A1, B1, A2, B2, γ1, and γ2 are model parameters that regulate the production of paracrine factors S(x, t) denotes the mechanical stimulus function.

The BMUs in cortical and trabecular bone have the same biological structure but different morphological organizations. The remodeling or renewal of bone tissue constitutes 25% of trabecular and 2–3% of cortical bone renewal each year (up to 10 times higher for trabecular bone) (Parfitt, 1994; Rho et al., 1998). Therefore, to distinguish between BMU activity in cortical and trabecular bone, the Komarova model was applied for both bones but with a bone density (Eq. 12) 10 times lower for cortical bone (kicorti=0.1×kitrabi=1,2).
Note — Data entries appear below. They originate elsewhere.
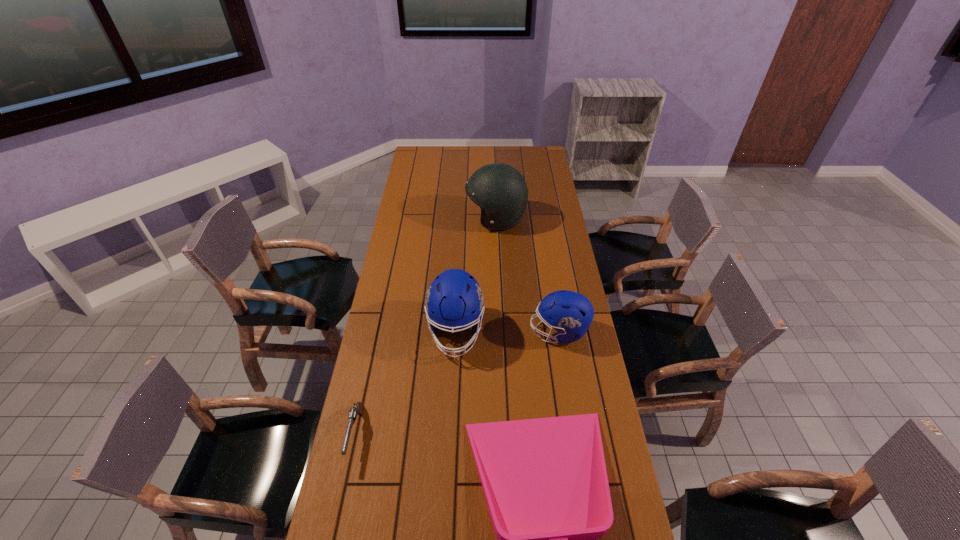 Find the location of a particular element. the farthest object is located at coordinates (500, 190).

At what (x,y) coordinates should I click in order to perform the action: click on the shortest football helmet. Please return your answer as a coordinate pair (x, y). This screenshot has height=540, width=960. Looking at the image, I should click on (570, 313).

Where is `the leftmost object`? The image size is (960, 540). the leftmost object is located at coordinates (358, 408).

I want to click on the second shortest object, so tap(358, 408).

Image resolution: width=960 pixels, height=540 pixels. I want to click on free location located at the face opening of the farthest object, so click(x=444, y=219).

Where is `free space located 0.150m at the face opening of the farthest object`? This screenshot has width=960, height=540. free space located 0.150m at the face opening of the farthest object is located at coordinates (434, 219).

Locate an element on the screen. vacant region located at the face opening of the farthest object is located at coordinates (400, 219).

Where is `free space located 0.110m on the front-facing side of the shortest football helmet`? The height and width of the screenshot is (540, 960). free space located 0.110m on the front-facing side of the shortest football helmet is located at coordinates (499, 332).

Find the location of a particular element. The width and height of the screenshot is (960, 540). vacant area situated 0.100m on the front-facing side of the shortest football helmet is located at coordinates (502, 332).

Identify the location of free space located 0.090m on the front-facing side of the shortest football helmet. (504, 332).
The model parameters are summarized in Table 1.

Table 1.

Material properties for bone used for the remodeling simulation from Mullender and Huiskes (1995), Hernandez et al. (2001), Komarova et al. (2003), Hambli et al. (2009).
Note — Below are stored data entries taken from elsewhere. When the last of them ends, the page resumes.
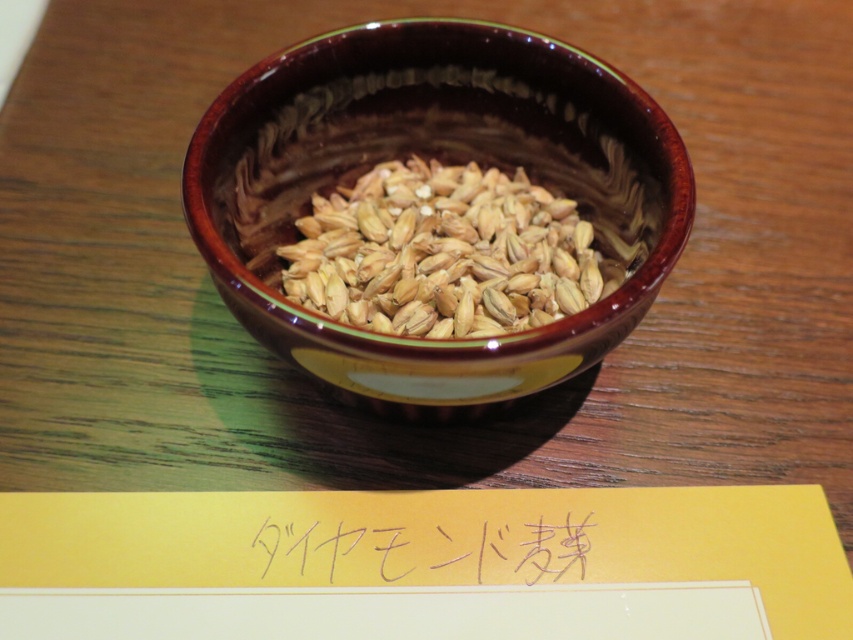 Does brown glossy bowl at center have a larger size compared to handwritten paper at center?

Indeed, brown glossy bowl at center has a larger size compared to handwritten paper at center.

Is point (590, 202) closer to viewer compared to point (396, 550)?

No.

Locate an element on the screen. Image resolution: width=853 pixels, height=640 pixels. brown glossy bowl at center is located at coordinates pos(440,157).

Is brown glossy bowl at center in front of brown matte grains at center?

Yes, it is in front of brown matte grains at center.

This screenshot has height=640, width=853. Describe the element at coordinates (440, 157) in the screenshot. I see `brown glossy bowl at center` at that location.

You are a GUI agent. You are given a task and a screenshot of the screen. Output one action in this format:
    pyautogui.click(x=<x>, y=<y>)
    Task: Click on the brown glossy bowl at center
    Image resolution: width=853 pixels, height=640 pixels.
    Given the screenshot: What is the action you would take?
    pyautogui.click(x=440, y=157)

Is brown matte grains at center to the left of handwritten paper at center from the viewer's perspective?

In fact, brown matte grains at center is to the right of handwritten paper at center.

Between brown matte grains at center and handwritten paper at center, which one is positioned higher?

brown matte grains at center is above.

What do you see at coordinates (445, 253) in the screenshot?
I see `brown matte grains at center` at bounding box center [445, 253].

Locate an element on the screen. The width and height of the screenshot is (853, 640). brown matte grains at center is located at coordinates (445, 253).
Parameters Notation Trabecular bone Cortical bone
GENERAL PARAMETERS
Initial elastic modulus E0 (MPa) 2000 17000
Poisson ratio ν 0.3 0.3
Initial density ρ (g/cm3) 0.764 1.4
Density coefficient C (g/cm3) 4000 80003
Density exponent P 3 3.
Ash exponent Q 2.74 2.74
DAMAGE LAW PARAMETERS
Fatigue parameter γ 0.2 0.2
Fatigue exponent β 0.4 0.4
MINERALIZATION PARAMETERS
Initial ash fraction α0 0.6 0.6
Maximum physiological value αmax 0.7 0.7
Velocity of the mineralization k (days−1) 0.0003387 0.0003387
STIMULUS PARAMETERS
Mechanosensitivity of the osteocyte μk (nmol mm J−1 h−1) 0.5 0.5
Osteocytes density Noc (mm−3) 10625 10625
Spatial influence factor d0 (μm) 0.1 0.1
Accommodation velocity parameter λ (days−1) 0.002 0.002
Initial setpoint value Sk0(Jm3) 0.0025 0.0025
BMU PARAMETERS
Osteoclasts
Osteoblasts
Notation Trabecular Cortical Notation Trabecular Cortical

α1 (osteoclasts/day) 3 3 α2 (osteoblasts/day) 4 4
β1 (osteoclasts/day) 0.2 0.2 β2 (osteoblasts/day) 0.0017 0.0017
k1 (osteoclasts/day) 0.24 0.024 k2 (osteoblasts/day) 0.02 0.002
A1 1.6 1.6 A1 −1.6 −1.6
B1 −0.49 −0.49 B2 0.6 0.6
γ1 (g/J) 16.67 16.67 γ2 (g/J) 33.37 33.37
xC (t = 0) (osteoclasts) 15 15 xB (t = 0) (osteoblasts) 1 1

Simulation of femoral head remodeling

To illustrate the capabilities of the mechanobiological bone adaptation model developed, remodeling of a 2D proximal femur was performed. The 2D model is based on the geometry of a real femur, taken from a radiograph of a coronal section of the proximal femur (Jacobs et al., 1995). An FE model was constructed including the trabecular and cortical bones and a representation of the acetabulum allowing for the free femur head articulation (Figure 2). The purpose of the model is to show the adaptation of the proximal femur only (trabecular and cortical bone). Hence, the acetabulum appears as an exterior element, which participates in load bearing, but is not part of the adaptation process in the algorithm.

Figure 2.

Figure 2

FE of the proximal femur and boundary conditions.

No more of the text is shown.